15-09-2020 16:43 - CRONACA ITALIANA
“La mattina di martedì 15 settembre don Roberto Malgesini è stato ucciso a Como, in piazza San Rocco, da un senza fissa dimora con problemi psichici. Sul luogo si è subito recato il vescovo della diocesi di Como monsignor Oscar Cantoni, il quale, subito, ha espresso «dolore e sgomento per la morte del nostro don Roberto. Ma è anche forte l’orgoglio della Chiesa di Como per la testimonianza di un sacerdote che ha dato la vita per Gesù attraverso gli ultimi»”.

E’ quanto riportato dal Sito della Diocesi di Como. L’ assassino si sarebbe poi subito costituito.

Don Roberto, nativo di Regoledo di Cosio, aveva compiuto 51 anni lo scorso mese di agosto. Ordinato prete nel giugno 1998 era stato vicario prima a Gravedona (fino al 2003), poi a Lipomo (dal 2003 al 2008). Dal 2008 era collaboratore a San Rocco, poi di-venuta, con San Bartolomeo, comunità pastorale “Beato Scalabrini”.

Come specificato anche dall’Ansa l'uomo che ha ucciso don Roberto è un tunisino di 53 anni con vari decreti di espulsione alle spalle dal 2015.
Don Malgesini era conosciuto in città per il suo impegno a favore dei migranti.
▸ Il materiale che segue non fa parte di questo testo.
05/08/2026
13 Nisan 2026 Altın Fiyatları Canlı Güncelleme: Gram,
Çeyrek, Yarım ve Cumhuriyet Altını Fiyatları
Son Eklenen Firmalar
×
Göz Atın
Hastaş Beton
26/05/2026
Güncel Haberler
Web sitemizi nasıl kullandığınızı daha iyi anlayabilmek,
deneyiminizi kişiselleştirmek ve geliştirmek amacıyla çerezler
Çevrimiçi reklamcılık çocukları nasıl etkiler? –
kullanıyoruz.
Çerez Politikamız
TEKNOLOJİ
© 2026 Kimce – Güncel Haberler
Sul sito dell’ Ansa si legge anche che secondo una prima ricostruzione dell'omicidio, don Roberto Malgesini stava iniziando il suo giro di distribuzione delle prime colazioni.
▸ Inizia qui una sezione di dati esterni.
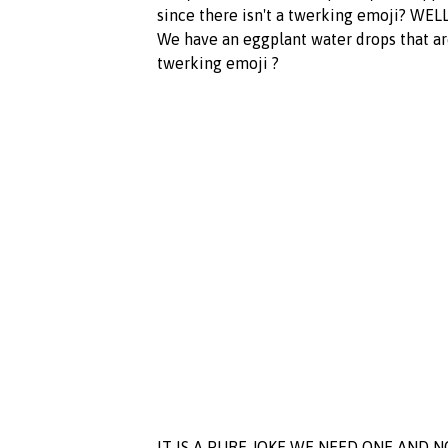
since there isn't a twerking emoji? W
We have an eggplant water drops that ar
twerking emoji ?
IT IS A PURE JOKE WE NEED ONE AND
Sotto casa, nella canonica di San Rocco c'è ancora la sua Panda grigia con tutto il necessario.

Probabilmente il sacerdote ha trovato l'omicida ad aspettarlo: era una persona che don Roberto conosceva, un senza tetto al quale forniva assistenza e con il quale pare fosse anche in buoni rapporti.

Resta da capire cosa sia successo tra i due, perché non vi sarebbero testimoni dell'aggressione.
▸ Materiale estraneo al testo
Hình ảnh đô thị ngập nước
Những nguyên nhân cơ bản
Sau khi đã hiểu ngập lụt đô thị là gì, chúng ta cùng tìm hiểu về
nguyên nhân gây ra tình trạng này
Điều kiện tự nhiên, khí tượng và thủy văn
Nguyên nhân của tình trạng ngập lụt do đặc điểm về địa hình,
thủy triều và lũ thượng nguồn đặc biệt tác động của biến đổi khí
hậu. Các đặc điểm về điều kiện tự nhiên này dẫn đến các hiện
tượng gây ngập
Don Roberto è stato colpito da varie coltellate, quella letale al collo: il corpo era ad una ventina di metri dall'auto, dove c'è un piccolo spiazzo in cui si trovano solitamente gli immigrati. Dopo avere ferito mortalmente il prete, l'omicida è andato a piedi a costituirsi alla caserma dei carabinieri, che dista circa 400 metri da San Rocco. Lungo il percorso vi sono gocce di sangue lasciate dall'omicida.

La città di Como nel gennaio del 1999 aveva vissuto un fatto tragicamente simile: a Ponte Chiasso venne ucciso a coltellate il parroco don Renzo Beretta, da un immigrato al quale aveva dato accoglienza.